Parkinson was also interested in other aspects of management dynamics, in particular the workings of committees. How many members can a committee have and still be effective? Parkinson's own guess was based on the 700-year history of England's highest council of state- in its modern incarnation, the UK cabinet. Five times in succession between 1257 and 1955, this council grew from small beginnings to a membership of just over 20. Each time it reached that point, it was replaced by a new, smaller body, which began growing again. This was no coincidence, Parkinson argued: beyond about 20 members, groups become structurally unable to come to consensus.
A look around the globe today, courtesy of data collected by the US Central Intelligence Agency, indicates that Parkinson might have been onto something. The highest executive bodies of most countries have between 13 and 20 members. "Cabinets are commonly constituted with memberships close to Parkinson's limit," says Thurner, "but not above it." And that is not all, says Klimek: the size of the executive is also inversely correlated to measures of life expectancy, adult literacy, economic purchasing power and political stability. "The more members there are, the more likely a country is to be less stable politically, and less developed," he says.
Why should this be? To find out, the researchers constructed a simple network model of a committee. They grouped the nodes of the network - the committee members- in tightly knit clusters with a few further links between clusters tying the overall network together, reflecting the clumping tendencies of like-minded people known to exist in human interactions. To start off, each person in the network had one of two opposing opinions, represented as a 0 or a 1. At each time step in the model, each member would adopt the opinion held by the majority of their immediate neighbours.
Such a process can have two outcomes: either the network will reach a consensus, with Os or Is throughout, or it will get stuck at an entrenched disagreement between two factions. A striking transition between these two possibilities emerged as the number of participants grew - around Parkinson's magic number of 20. Groups with fewer than 20 members tend to reach agreement, whereas those larger than 20 generally splinter into subgroups that agree within themselves, but become frozen in permanent disagreement with each other. "With larger groups, there's a combinatorial explosion in the number of ways to form factions," says Thurner.

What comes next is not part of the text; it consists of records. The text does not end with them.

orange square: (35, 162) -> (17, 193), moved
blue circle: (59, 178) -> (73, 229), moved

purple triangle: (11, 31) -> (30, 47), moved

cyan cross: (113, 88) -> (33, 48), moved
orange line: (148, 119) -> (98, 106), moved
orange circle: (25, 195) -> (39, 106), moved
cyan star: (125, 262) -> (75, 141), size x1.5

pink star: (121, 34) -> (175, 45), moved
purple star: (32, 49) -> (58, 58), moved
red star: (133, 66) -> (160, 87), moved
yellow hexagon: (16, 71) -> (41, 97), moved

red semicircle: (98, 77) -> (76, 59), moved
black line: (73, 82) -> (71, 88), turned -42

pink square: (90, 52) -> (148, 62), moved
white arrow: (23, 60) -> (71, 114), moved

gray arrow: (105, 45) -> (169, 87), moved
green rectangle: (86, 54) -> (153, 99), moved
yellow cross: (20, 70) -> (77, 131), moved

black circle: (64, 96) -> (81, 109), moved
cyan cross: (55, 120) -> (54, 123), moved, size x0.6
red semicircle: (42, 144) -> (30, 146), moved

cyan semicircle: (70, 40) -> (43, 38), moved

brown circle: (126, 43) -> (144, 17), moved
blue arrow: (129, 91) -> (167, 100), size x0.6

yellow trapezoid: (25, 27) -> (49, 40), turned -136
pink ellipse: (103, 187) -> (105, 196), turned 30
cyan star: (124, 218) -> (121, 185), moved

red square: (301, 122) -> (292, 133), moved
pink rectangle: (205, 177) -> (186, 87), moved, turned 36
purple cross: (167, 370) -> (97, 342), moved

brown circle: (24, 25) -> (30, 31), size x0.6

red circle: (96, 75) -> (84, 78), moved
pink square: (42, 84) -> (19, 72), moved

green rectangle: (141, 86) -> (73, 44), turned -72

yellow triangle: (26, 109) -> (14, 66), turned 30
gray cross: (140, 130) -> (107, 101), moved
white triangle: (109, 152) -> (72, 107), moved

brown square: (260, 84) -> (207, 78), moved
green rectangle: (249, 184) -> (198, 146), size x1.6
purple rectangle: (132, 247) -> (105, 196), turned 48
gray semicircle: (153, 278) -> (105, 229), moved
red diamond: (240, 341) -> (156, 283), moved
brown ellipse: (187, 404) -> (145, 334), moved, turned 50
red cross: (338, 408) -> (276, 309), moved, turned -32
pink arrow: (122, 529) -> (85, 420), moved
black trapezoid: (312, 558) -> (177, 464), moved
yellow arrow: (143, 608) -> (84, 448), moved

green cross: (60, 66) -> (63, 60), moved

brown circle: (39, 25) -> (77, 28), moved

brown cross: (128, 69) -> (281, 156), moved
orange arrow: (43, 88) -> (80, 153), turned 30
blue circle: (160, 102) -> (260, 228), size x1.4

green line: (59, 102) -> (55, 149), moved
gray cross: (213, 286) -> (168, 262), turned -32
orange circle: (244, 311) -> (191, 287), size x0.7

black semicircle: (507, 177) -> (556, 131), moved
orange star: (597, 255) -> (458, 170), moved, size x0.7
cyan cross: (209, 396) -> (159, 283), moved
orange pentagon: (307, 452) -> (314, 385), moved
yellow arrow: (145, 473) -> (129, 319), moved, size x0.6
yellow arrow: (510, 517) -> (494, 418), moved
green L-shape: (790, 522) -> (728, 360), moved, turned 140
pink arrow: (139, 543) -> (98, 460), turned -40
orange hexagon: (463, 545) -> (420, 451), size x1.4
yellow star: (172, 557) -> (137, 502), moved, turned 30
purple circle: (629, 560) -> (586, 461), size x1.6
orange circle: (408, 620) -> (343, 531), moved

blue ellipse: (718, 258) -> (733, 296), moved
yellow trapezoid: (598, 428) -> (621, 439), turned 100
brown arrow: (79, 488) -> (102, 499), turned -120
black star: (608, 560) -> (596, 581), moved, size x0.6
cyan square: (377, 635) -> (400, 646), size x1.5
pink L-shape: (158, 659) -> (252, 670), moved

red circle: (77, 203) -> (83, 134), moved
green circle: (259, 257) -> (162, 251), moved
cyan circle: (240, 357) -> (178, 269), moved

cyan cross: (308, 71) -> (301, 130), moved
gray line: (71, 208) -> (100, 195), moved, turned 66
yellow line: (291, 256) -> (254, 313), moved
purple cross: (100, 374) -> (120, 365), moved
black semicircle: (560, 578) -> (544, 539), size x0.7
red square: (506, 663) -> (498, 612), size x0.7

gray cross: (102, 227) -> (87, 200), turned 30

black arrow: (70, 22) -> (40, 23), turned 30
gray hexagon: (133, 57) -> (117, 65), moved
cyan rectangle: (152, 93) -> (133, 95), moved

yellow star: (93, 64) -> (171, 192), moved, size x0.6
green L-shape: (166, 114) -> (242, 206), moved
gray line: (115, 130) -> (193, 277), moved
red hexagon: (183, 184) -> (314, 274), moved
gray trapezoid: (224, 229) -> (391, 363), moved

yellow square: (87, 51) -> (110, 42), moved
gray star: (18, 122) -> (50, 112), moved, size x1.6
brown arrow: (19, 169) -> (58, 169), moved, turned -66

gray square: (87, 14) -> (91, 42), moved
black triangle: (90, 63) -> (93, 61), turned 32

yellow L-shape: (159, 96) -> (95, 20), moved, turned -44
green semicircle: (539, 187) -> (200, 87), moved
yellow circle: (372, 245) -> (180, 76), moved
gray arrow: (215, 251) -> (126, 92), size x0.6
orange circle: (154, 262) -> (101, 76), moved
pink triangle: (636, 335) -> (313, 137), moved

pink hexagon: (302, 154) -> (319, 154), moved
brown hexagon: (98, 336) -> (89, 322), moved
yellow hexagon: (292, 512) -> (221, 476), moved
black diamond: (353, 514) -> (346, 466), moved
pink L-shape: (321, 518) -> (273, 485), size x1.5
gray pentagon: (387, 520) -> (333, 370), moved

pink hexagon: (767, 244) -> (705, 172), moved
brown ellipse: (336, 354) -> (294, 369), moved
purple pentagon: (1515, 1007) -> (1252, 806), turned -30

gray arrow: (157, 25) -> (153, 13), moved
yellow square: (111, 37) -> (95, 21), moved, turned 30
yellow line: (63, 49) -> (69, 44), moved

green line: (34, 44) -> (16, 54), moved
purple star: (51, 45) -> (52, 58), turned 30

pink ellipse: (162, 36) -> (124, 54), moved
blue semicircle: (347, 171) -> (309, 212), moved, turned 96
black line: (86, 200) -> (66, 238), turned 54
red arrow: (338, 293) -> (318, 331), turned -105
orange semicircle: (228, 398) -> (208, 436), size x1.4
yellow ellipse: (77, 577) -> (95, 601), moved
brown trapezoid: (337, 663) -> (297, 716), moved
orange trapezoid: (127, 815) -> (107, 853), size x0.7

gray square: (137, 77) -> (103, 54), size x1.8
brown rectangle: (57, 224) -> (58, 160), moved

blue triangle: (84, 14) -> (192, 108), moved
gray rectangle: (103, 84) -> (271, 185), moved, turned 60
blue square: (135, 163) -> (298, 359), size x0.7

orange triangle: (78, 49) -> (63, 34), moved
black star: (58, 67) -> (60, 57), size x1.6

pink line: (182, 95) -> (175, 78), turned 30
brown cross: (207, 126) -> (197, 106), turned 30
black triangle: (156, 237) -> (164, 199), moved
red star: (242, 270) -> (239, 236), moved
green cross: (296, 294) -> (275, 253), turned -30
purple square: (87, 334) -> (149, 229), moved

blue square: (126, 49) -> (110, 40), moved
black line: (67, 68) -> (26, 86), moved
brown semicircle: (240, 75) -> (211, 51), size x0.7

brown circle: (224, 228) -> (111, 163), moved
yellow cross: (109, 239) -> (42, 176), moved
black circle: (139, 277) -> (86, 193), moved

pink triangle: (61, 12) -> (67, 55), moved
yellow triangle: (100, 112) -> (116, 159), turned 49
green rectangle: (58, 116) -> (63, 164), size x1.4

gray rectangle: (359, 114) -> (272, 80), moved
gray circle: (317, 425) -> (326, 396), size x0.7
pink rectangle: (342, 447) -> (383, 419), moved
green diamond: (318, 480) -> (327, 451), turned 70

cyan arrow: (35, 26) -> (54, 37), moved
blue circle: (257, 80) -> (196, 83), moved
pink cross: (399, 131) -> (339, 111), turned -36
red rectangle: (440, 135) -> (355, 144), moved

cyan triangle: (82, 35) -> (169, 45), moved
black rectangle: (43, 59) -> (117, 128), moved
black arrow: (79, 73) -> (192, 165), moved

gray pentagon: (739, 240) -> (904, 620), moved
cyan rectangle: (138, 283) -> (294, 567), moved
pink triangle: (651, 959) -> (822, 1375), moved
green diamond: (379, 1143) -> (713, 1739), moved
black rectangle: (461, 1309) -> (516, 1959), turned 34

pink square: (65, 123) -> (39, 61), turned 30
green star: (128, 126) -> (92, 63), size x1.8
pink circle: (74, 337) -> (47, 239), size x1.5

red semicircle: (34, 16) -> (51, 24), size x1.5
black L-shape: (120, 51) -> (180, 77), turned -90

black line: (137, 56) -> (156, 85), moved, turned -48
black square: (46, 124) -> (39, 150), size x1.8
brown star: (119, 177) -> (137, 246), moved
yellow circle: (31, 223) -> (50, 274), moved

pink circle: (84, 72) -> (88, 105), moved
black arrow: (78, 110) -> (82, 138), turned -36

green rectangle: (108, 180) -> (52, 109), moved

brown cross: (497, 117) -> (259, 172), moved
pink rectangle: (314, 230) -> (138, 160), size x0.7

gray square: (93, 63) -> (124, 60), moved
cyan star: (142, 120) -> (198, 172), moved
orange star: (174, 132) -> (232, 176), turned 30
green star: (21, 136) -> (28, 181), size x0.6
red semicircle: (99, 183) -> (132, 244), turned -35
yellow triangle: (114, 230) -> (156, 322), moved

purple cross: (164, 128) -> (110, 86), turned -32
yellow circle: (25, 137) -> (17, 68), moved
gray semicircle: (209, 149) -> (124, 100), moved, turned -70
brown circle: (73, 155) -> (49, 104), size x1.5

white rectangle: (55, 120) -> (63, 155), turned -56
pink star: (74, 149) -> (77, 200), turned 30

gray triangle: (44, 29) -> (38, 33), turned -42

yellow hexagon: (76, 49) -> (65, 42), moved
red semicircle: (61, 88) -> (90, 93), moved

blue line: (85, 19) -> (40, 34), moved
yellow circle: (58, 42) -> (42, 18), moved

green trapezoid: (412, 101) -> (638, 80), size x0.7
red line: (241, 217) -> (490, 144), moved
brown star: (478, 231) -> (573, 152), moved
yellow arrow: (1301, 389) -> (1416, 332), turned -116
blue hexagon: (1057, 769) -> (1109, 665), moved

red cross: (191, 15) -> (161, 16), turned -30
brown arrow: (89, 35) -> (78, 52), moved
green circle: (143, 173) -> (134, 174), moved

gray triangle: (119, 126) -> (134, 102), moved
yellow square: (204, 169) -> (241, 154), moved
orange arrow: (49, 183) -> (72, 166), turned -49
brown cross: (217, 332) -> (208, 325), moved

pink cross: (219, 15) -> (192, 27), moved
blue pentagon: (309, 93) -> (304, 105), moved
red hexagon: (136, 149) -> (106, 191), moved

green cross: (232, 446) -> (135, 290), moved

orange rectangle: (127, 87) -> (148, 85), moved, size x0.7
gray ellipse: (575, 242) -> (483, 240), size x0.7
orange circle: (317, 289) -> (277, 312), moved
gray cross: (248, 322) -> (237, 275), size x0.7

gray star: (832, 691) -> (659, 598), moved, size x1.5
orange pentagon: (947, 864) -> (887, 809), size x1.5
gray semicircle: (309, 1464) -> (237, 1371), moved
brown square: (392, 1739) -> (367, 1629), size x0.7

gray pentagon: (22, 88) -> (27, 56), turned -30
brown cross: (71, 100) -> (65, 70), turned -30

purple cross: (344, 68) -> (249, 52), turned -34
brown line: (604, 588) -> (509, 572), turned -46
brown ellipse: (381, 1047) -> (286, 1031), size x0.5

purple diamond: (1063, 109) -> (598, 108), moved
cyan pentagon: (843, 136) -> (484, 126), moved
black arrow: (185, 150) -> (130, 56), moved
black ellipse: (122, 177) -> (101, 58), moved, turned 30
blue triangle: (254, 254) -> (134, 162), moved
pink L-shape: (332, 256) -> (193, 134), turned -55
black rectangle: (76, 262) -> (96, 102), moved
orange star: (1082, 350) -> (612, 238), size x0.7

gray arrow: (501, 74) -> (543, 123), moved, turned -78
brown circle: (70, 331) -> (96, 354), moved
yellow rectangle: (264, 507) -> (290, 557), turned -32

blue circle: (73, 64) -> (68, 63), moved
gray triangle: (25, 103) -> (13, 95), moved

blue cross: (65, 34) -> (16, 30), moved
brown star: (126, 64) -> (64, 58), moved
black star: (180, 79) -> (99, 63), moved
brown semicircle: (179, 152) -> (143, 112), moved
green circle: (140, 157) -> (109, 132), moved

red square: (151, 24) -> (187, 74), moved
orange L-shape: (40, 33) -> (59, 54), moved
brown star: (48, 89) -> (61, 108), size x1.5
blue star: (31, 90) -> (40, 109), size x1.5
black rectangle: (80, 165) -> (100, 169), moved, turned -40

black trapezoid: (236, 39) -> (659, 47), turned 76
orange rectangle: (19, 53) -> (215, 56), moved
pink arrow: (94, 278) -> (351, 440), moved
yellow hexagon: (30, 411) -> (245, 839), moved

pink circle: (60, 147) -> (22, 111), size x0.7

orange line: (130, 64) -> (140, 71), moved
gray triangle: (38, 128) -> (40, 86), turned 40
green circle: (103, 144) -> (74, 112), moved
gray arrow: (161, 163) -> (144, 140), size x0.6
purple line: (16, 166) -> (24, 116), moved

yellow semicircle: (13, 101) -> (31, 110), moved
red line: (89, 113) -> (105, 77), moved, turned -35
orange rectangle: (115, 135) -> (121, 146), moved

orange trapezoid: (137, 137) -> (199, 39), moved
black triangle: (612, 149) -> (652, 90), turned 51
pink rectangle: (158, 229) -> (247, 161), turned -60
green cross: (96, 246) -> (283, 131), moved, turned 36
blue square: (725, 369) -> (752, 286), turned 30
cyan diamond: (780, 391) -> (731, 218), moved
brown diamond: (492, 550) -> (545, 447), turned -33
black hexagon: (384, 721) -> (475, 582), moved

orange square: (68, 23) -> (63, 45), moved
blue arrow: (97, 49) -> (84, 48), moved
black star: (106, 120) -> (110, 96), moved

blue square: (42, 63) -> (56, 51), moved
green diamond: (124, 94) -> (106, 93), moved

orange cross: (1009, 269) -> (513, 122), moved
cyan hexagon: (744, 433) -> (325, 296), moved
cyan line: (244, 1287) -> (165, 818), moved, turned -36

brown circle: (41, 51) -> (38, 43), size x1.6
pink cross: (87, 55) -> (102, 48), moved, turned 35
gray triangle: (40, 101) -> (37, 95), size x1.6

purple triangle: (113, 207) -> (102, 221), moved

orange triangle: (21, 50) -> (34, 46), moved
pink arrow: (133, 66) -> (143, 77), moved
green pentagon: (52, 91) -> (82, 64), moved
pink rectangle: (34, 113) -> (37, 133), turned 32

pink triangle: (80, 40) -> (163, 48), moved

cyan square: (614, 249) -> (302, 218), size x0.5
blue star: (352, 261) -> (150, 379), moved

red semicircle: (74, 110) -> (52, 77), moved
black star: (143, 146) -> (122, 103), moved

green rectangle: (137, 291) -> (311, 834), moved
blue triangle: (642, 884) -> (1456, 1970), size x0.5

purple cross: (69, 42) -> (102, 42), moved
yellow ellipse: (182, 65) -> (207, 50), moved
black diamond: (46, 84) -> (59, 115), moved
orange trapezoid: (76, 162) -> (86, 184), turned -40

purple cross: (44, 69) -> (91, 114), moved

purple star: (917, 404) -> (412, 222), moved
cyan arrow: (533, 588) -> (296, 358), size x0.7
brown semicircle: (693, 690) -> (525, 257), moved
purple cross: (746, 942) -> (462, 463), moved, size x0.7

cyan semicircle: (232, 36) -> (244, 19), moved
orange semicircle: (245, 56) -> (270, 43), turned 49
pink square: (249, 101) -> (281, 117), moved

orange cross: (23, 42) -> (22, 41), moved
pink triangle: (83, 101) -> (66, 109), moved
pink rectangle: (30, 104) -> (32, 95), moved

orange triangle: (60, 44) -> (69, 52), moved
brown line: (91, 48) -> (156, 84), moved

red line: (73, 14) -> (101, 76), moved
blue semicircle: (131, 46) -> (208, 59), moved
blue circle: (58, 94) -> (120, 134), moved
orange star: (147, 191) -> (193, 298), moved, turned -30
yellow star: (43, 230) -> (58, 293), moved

Santo Fortunato, a physicist who works on complex networks at the Institute for Scientific Interchange in Turin, Italy, thinks the result is convincing evidence for Parkinson's conjecture. But he would like to see further testing. "The outcome might well change significantly if you change the shape of the social network, or the way people's opinions influence one another," he says.
So might this kind of work offer a rational way to optimise our decision-making bodies? One curious detail provides an intriguing slant on this question. In the computer simulations, there is a particular number of decision-makers that stands out from the trend as being truly, spectacularly bad, tending with alarmingly high probability to lead to deadlock: eight.
Where this effect comes from is unclear. But once again, Parkinson had anticipated it, noting in 1955 that no nation had a cabinet of eight members. Intriguingly, the same is true today, and other committees charged with making momentous decisions tend to fall either side of the bedevilled number: the Bank of England's monetary policy committee, for example, has nine; the US National Security Council has just six.